Admission to most health programs, is very competitive.  Thus it will take effort on your part, to be an attractive candidate.  Admission to some programs may be based solely on academic performance, while other programs may use a more holistic approach and use multiple factors when making decisions.   Please visit the institutions that you are planning to apply to for their specific selection criteria. Here are some common factors that health may use:

  • Academic performance - The health field requires professionals that can master large quantities of complex information, and can keep up to date with new developments in their fields. Admission committees look at your undergraduate career as a demonstration of your ability to do this. They will look at your grades, credits per semester, whether coursework is reasonably distributed among the sciences and other disciplines, excessive incompletes & withdrawals, the need for remediation (i.e. taking courses over), how long you took to complete your degree, and so forth. Admissions committees will have concern for students that use tactics such as taking easy courses or light credit loads to boost their gpa.
  • Personal characteristics - Admissions committees look for candidates with evidence of good character and integrity. This can include psychological maturity, self-discipline, good judgment, concern for helping others, dependability, intellectual curiosity, enthusiasm, resilience, and leadership. 

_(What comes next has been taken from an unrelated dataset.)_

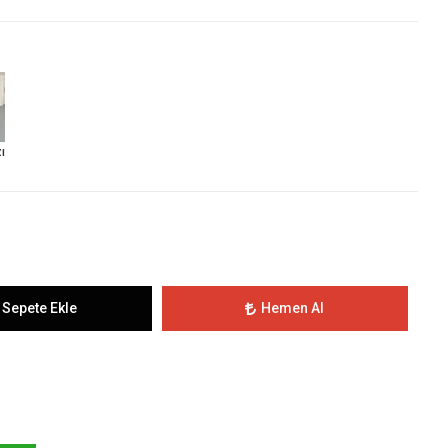
ı
Sepete Ekle
Hemen Al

  • Test scores - Scores on standardized tests such as the GRE, MCAT, PCAT, etc., are often used in the admission process for graduate level health programs and demonstrate that you have sufficiently mastered academic material that will help you to be successful in professional health program.  Performing well on a standardized exam is important because a high score might mitigate a low GPA, however a low score might undermine an otherwise strong GPA.  
  • Letters of recommendations -  Letters of recommendations represent personal testimony from faculty and other professionals in a position to comment on your character, capabilities and suitability to become a respected practitioner of the profession. They should be garnered from professors and professionals who can attest to these attributes.
  • Healthcare experiencesHealthcare experiences may be used to establish your knowledge and commitment to the field that you are preparing to enter.
  • Communication skills - Believe or not, your written and interpersonal communication skills are being evaluated via your application materials and interviews.